Set in Moscow during the Napoleonic Wars, Natasha, Pierre & The Great Comet tells the story of the young Countess Natasha (Denée Benton) as she deals with the throes of high-society romance and the unhappily married Russian aristocrat Pierre (Josh Groban) as he grapples with a dark existential crisis.
The heavy plot combined with moving performances, and catchy, eclectic music is sure to bring every member of the audience to tears.
Something to Rave About: The Costumes
The Tony Award-winning designer Paloma Young designed the costumes. Those browsing through rental shops for theatrical costumes here in Denver can learn from the way Paloma handled the challenge of dressing an unusually large cast: she used period costumes to make it easier to identify every character.
The costumes are a combination of period, vintage, and modern. The inspiration was mostly 1812, a little 1965, and a bit of 2016.

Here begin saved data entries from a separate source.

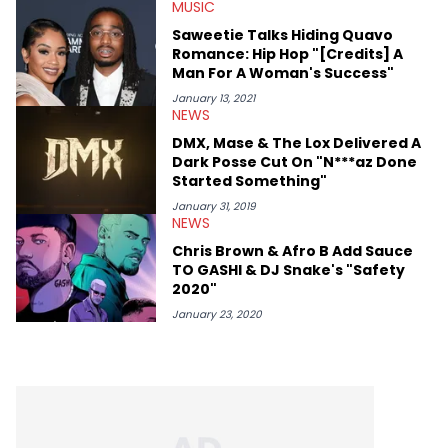
MUSIC
Saweetie Talks Hiding Quavo
Romance: Hip Hop "[Credits] A
Man For A Woman's Success"
January 13, 2021
NEWS
DMX, Mase & The Lox Delivered A
Dark Posse Cut On "N***az Done
Started Something"
January 31, 2019
NEWS
Chris Brown & Afro B Add Sauce
TO GASHI & DJ Snake's "Safety
2020"
January 23, 2020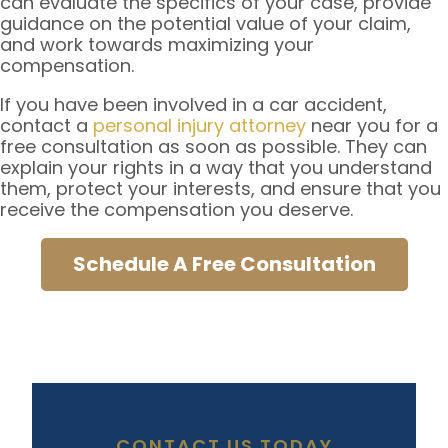
can evaluate the specifics of your case, provide
guidance on the potential value of your claim,
and work towards maximizing your
compensation.
If you have been involved in a car accident,
contact a
personal injury attorney
near you for a
free consultation as soon as possible. They can
explain your rights in a way that you understand
them, protect your interests, and ensure that you
receive the compensation you deserve.
Schedule A Free Consultation
CONTACT US TODAY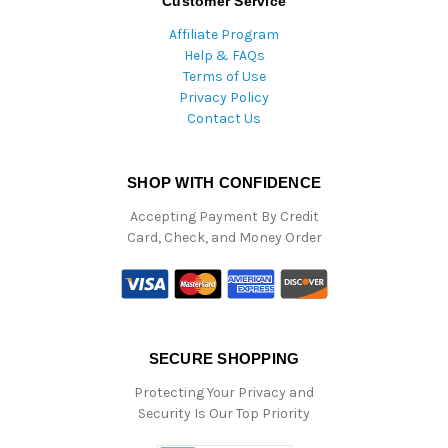
Customer Service
Affiliate Program
Help & FAQs
Terms of Use
Privacy Policy
Contact Us
SHOP WITH CONFIDENCE
Accepting Payment By Credit
Card, Check, and Money Order
SECURE SHOPPING
Protecting Your Privacy and
Security Is Our Top Priority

Paloma dressed the women, especially the lead roles, in rich silks. She also embellished the dresses with plenty of beading. Furthermore, she took inspiration for the costumes of the secondary and tertiary characters from a mix of 80s and 90s punk rock styles. In a rave scene in Act I, for instance, a chorus member caught the crowd’s attention by wearing a neon green bikini with a leather harness.
Other Production Details to Look Out For
The set design is just as decadent. The stage designer, Mimi Lien, created a lavish feel by dressing the entire house in crimson velvet and hanging 19th-century-style paintings. To make the set feel like a cabaret or super club, she removed some orchestra seats and replaced those with cocktail tables. No matter where you sit, you will likely be inches away from the actors, creating a 360-degree, immersive experience.
Broadway has seen its share of some of the most richly-designed productions. With its attention to set design and costume detail, it is not surprising to see Natasha, Pierre & The Great Comet of 1812 make that list in the future.